AVC: As you said, it must be odd to have been on the publicity train back in Canada and have to get back aboard now for the States.
AM: Well, it seems like a world away, honestly! I finished Working The Engels in the latter part of January, and then on February 8 I started Act One, a play in which I play three characters. So it’s very, very intense! [Laughs.] So it does feel like a world away from Ceil, and it feels a world away from television, I can tell you that—being at the Lincoln Center, on this huge revolving stage of many different levels, in this play about the life of a man who transformed comedy in the theater. And, you know, it’s a historical piece. I’m playing Beatrice Kaufman, George Kaufman’s wife, and I’m playing Aunt Kate, who was delusional and who was kicked out of her family, and I’m playing Frieda Fishbein, one of the first literary agents. So it has all of this historical weight, and it feels a world away from doing a sitcom!
AVC: And you started in theater, didn’t you?
AM: I did start in the theater, yes. But I guess any kind of celebrity I might’ve had at one point was really launched from SCTV.
AVC: If we’re talking launching pads, you were part of a production of Godspell which may have featured the most talented cast ever.
AM: Well, you know, they do refer to it as the legendary company of Godspell. [Laughs.] There we were: Martin Short, Victor Garber, Eugene Levy, Gilda Radner, Dave Thomas, Paul Shaffer as our musical director, and me. Oh, and Marty met his wife, Nancy Dolman, on Godspell. And I’ve since gone on to work with Stephen Schwartz on Pippin, as well as on a couple of benefits.

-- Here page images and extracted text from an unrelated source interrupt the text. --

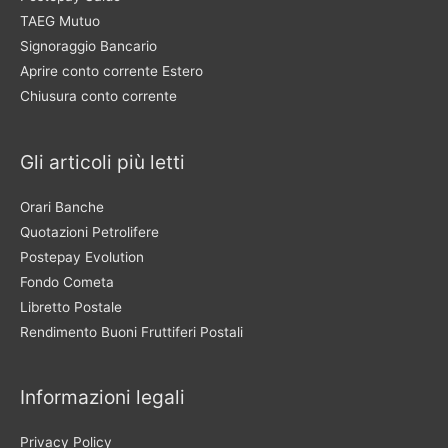
TAEG Mutuo
Signoraggio Bancario
Aprire conto corrente Estero
Chiusura conto corrente
Gli articoli più letti
Orari Banche
Quotazioni Petrolifere
Postepay Evolution
Fondo Cometa
Libretto Postale
Rendimento Buoni Fruttiferi Postali
Informazioni legali
Privacy Policy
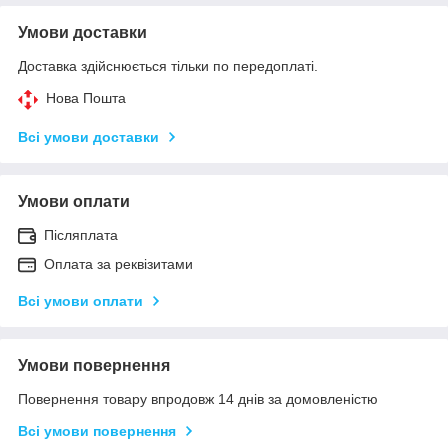
Умови доставки
Доставка здійснюється тільки по передоплаті.
Нова Пошта
Всі умови доставки
Умови оплати
Післяплата
Оплата за реквізитами
Всі умови оплати
Умови повернення
Повернення товару впродовж 14 днів за домовленістю
Всі умови повернення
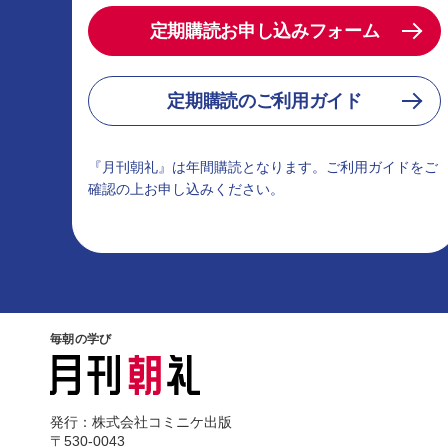
定期購読お申し込みフォーム
定期購読のご利用ガイド
『月刊朝礼』は年間購読となります。ご利用ガイドをご
確認の上お申し込みください。
毎朝の学び
発行：株式会社コミニケ出版
〒530-0043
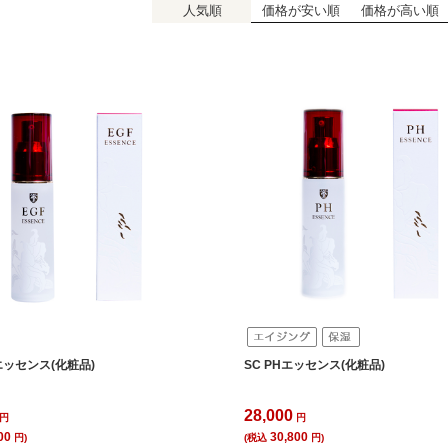
人気順
価格が安い順
価格が高い順
Fエッセンス(化粧品)
SC PHエッセンス(化粧品)
28,000
円
円
00
30,800
円)
(税込
円)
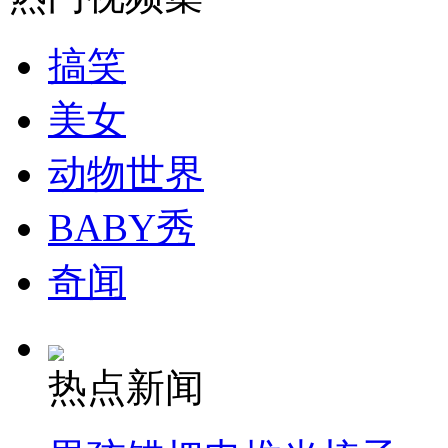
走！跟着总书记去植树
搞笑
消防员救轻生者
花炮节热闹非凡
减压"枕头大战"
美女
动物世界
纽约上演“枕头大战”
BABY秀
司机酒驾遇交警 急速倒车逃窜
奇闻
热点新闻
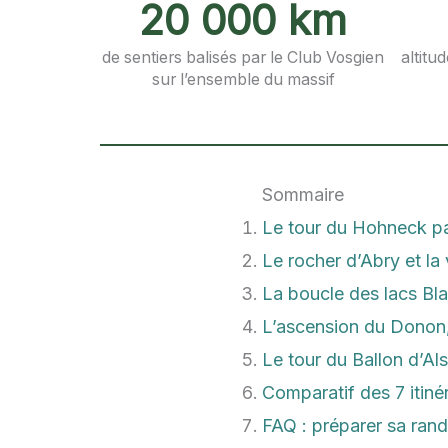
20 000 km
de sentiers balisés par le Club Vosgien
altitu
sur l’ensemble du massif
Sommaire
Le tour du Hohneck p
Le rocher d’Abry et la 
La boucle des lacs Bla
L’ascension du Donon
Le tour du Ballon d’Al
Comparatif des 7 itiné
FAQ : préparer sa ran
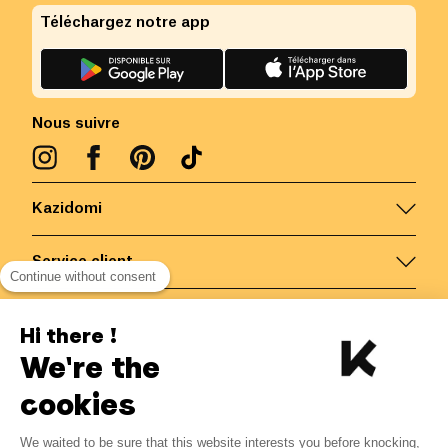
Téléchargez notre app
Nous suivre
Kazidomi
Service client
Continue without consent
Nous contacter
Hi there !
We're the
Belgique
/
FR
Paiements sécurisés via
cookies
We waited to be sure that this website interests you before knocking,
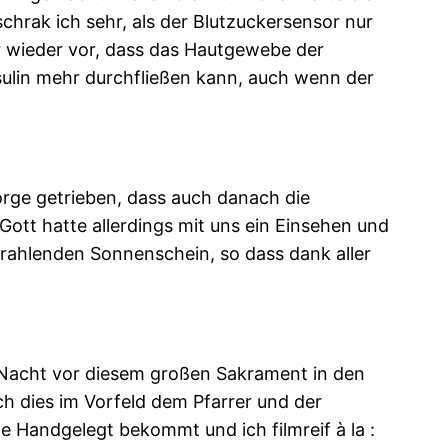
chrak ich sehr, als der Blutzuckersensor nur
 wieder vor, dass das Hautgewebe der
Insulin mehr durchfließen kann, auch wenn der
orge getrieben, dass auch danach die
ott hatte allerdings mit uns ein Einsehen und
rahlenden Sonnenschein, so dass dank aller
er Nacht vor diesem großen Sakrament in den
ch dies im Vorfeld dem Pfarrer und der
ie Handgelegt bekommt und ich filmreif à la :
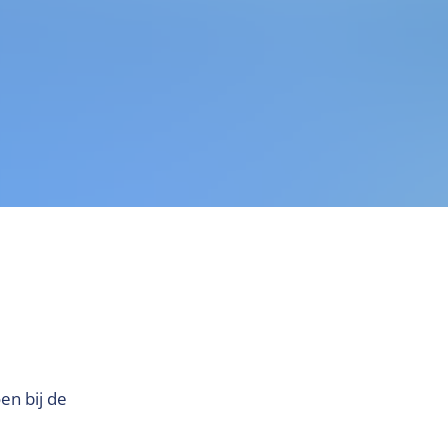
en bij de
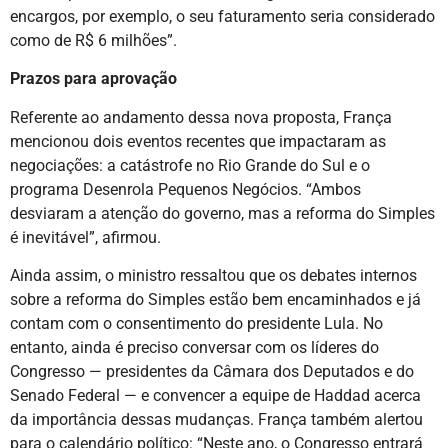
encargos, por exemplo, o seu faturamento seria considerado
como de R$ 6 milhões”.
Prazos para aprovação
Referente ao andamento dessa nova proposta, França
mencionou dois eventos recentes que impactaram as
negociações: a catástrofe no Rio Grande do Sul e o
programa Desenrola Pequenos Negócios. “Ambos
desviaram a atenção do governo, mas a reforma do Simples
é inevitável”, afirmou.
Ainda assim, o ministro ressaltou que os debates internos
sobre a reforma do Simples estão bem encaminhados e já
contam com o consentimento do presidente Lula. No
entanto, ainda é preciso conversar com os líderes do
Congresso — presidentes da Câmara dos Deputados e do
Senado Federal — e convencer a equipe de Haddad acerca
da importância dessas mudanças. França também alertou
para o calendário político: “Neste ano, o Congresso entrará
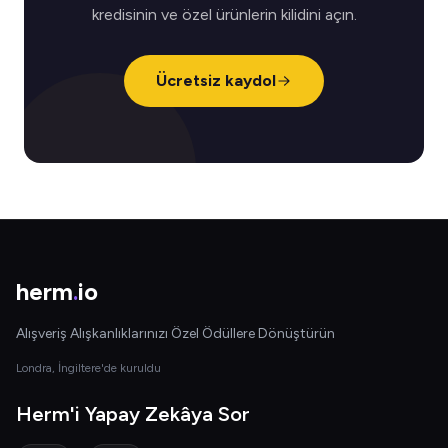
kredisinin ve özel ürünlerin kilidini açın.
Ücretsiz kaydol
herm
.
io
Alışveriş Alışkanlıklarınızı Özel Ödüllere Dönüştürün
Londra, İngiltere'de kuruldu
Herm'i Yapay Zekâya Sor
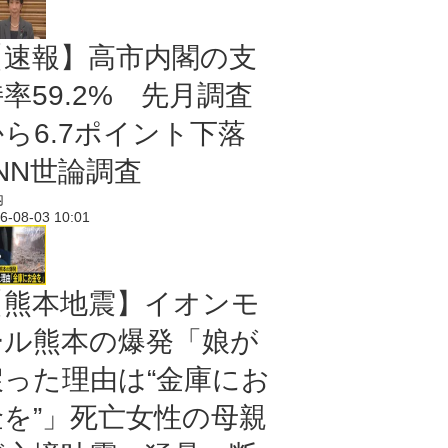
【速報】高市内閣の支
率59.2% 先月調査
から6.7ポイント下落
NN世論調査
内
6-08-03 10:01
【熊本地震】イオンモ
ール熊本の爆発「娘が
戻った理由は“金庫にお
金を”」死亡女性の母親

So it feels like Godspell is how we all started out, but our careers—and our friendships—are continuing.
AVC: It’s hard to tell from IMDB: Was your first on-camera appearance in Foxy Lady or on The Hart & Lorne Terrific Hour?
AM: [Bursts out laughing.] Now, let me just think about this, though, because Ivan Reitman saw me doing something before I got Foxy Lady. Maybe he saw me in Godspell? [Sighs.] You know what? I don’t even know what came first. God, that was a long time ago. But let’s just say that it was Foxy Lady, and let’s just say thank God you can’t get that movie anymore. I tried to call Ivan to see if I could use a clip from that movie at an awards show I was hosting, and he said he didn’t even know where it was. So thank God! Because those were my early days when I said, “Yeah, I’ll be semi-nude! That won’t haunt me…”
So, yeah, there was Foxy Lady, and then Cannibal Girls. Oh, I’ve done some great films in my time. [Laughs.] Cannibal Girls followed on the heels of the success of Foxy Lady, in which Eugene Levy and I improvised the entire movie. That was another Ivan Reitman film. We shot it in 12 days, and then we were awarded the Best Actor and Actress at the International Horror Festival that’s still going on in Spain. And I never actually knew for sure if it was even a real thing until one day a few years ago when I was, like, “Oh, I need a boost in my self-esteem. Let me see what the International Horror Festival is.” And sure enough, it was a real thing!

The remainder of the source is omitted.